The line-ups include films featuring Willem Dafoe, Alicia Silverstone and The White Lotus star Sydney Sweeney and a broad geographical range, with features from Ukraine, Yemen and Iran, among others.
Ira Sachs’ Passengers, a Parisian-set drama featuring Ben Whishaw, Adèle Exarchopoulous and German actor Franz Rogowski will have its European premiere in Berlin’s Panorama, while the Jennifer Reeder-directed Perpetrator, described as a “bloody coming-of-age story” and featuring Silverstone, Christopher Lowell and Kiah McKirnan, will have its world premiere bow in Berlin.

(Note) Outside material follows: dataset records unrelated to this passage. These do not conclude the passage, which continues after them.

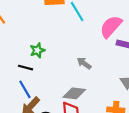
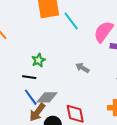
gray diamond: (74, 93) -> (47, 97), moved

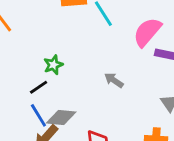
black line: (29, 77) -> (39, 87), turned -48

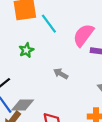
green star: (53, 65) -> (26, 50), moved

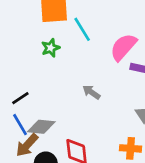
green star: (26, 50) -> (51, 48), moved

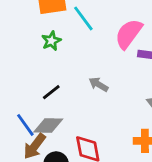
black line: (20, 98) -> (51, 92), moved

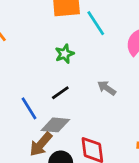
green star: (51, 41) -> (65, 54), moved
blue line: (25, 125) -> (29, 108), moved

Another U.S. title heading to Berlin is Reality, the directorial debut of filmmaker featuring The White Lotus and Euphoria star Sweeney as NSA whistleblower Reality Winner, who received a five year prison sentence for leaking an intelligence report about Russian interference in the 2016 U.S. elections. It will have its world premiere in Panorama.
Frequent Berlinale attendee Dafoe returns to the chilly German capital with Inside from Greek director Vasilis Katsoupis, in which he plays an art thief who gets trapped in a swanky New York penthouse in the middle of a job.
Sacha Polak, director of 2019 Rotterdam Film Festival entry Dirty God, will be taking her follow-up, Silver Haze, to Panorama. The feature, which follows the story of a nurse from a rough East London neighborhood, stars Vicky Knight and Esmé Creed-Miles.
On the documentary side, the Ukrainian film Iron Butterflies from director Roman Liubyi, which will have its European premiere in Panorama, is certain to draw interest. The film looks at the shooting down by Russian-backed Ukraine separatists, of Malaysian passenger jet MH17 over eastern Ukraine in 2014. The exposé promises to “lay bare the mechanisms of Russian warfare.”
Another outside-the-box doc in the 2023 Panorama line-up is Transfariana from director Joris Lachaise, which follows the love story between a trans former sex worker and a FARC guerrilla that begins in a Colombian prison and leads to an unexpected alliance between trans activists and FARC militants who have laid down their arms.
There are several Middle East-set features in the 2023 Panorama program, among them Amr Gamal’s The Burdened, a Yemen-Sudan-Saudi Arabian co-production, about a women in the midst of the Yemen civil war who discovers she’s pregnant and decides, with her husband, to have an abortion; and the animated drama The Siren from director Sepideh Farsi, set in the oil metropolis of Abadan in Iran in 1980 in the wake of a catastrophic Iraqi missile strike.
In the Generations section for youth and children’s films, 2023 world premieres include Mexican-U.S. co-production Adolfo from director Sofía Auza; Jow Zhi Wei’s feature Tomorrow Is a Long Time, and the Belgium-Dutch film Sea Sparkle from Domien Huyghe. Jenna Hasse’s Swiss feature Longing for the World, about a friendship between two children and a local fisherman, and Zeno Graton’s debut The Lost Boys, a drama set in a youth correctional facility, will also get their first screenings in Berlin’s Generations.
Among the documentaries heading to Generations is Dreams’ Gate from Negin Ahmadi, which examines the director’s precarious attempt to travel to meet with the Kurdish women fighters battling in the war zone of North Syria.
Twilight and Clouds of Sils Maria star Kristen Stewart will head up the 2023 Berlinale Competition jury, which will judge the films in Berlin’s main section. The 73rd Berlin International Film Festival will also feature a homage to director Steven Spielberg, who will receive an honorary Golden Bear for his life’s work.
The 73rd Berlinale runs February 16-26, 2023.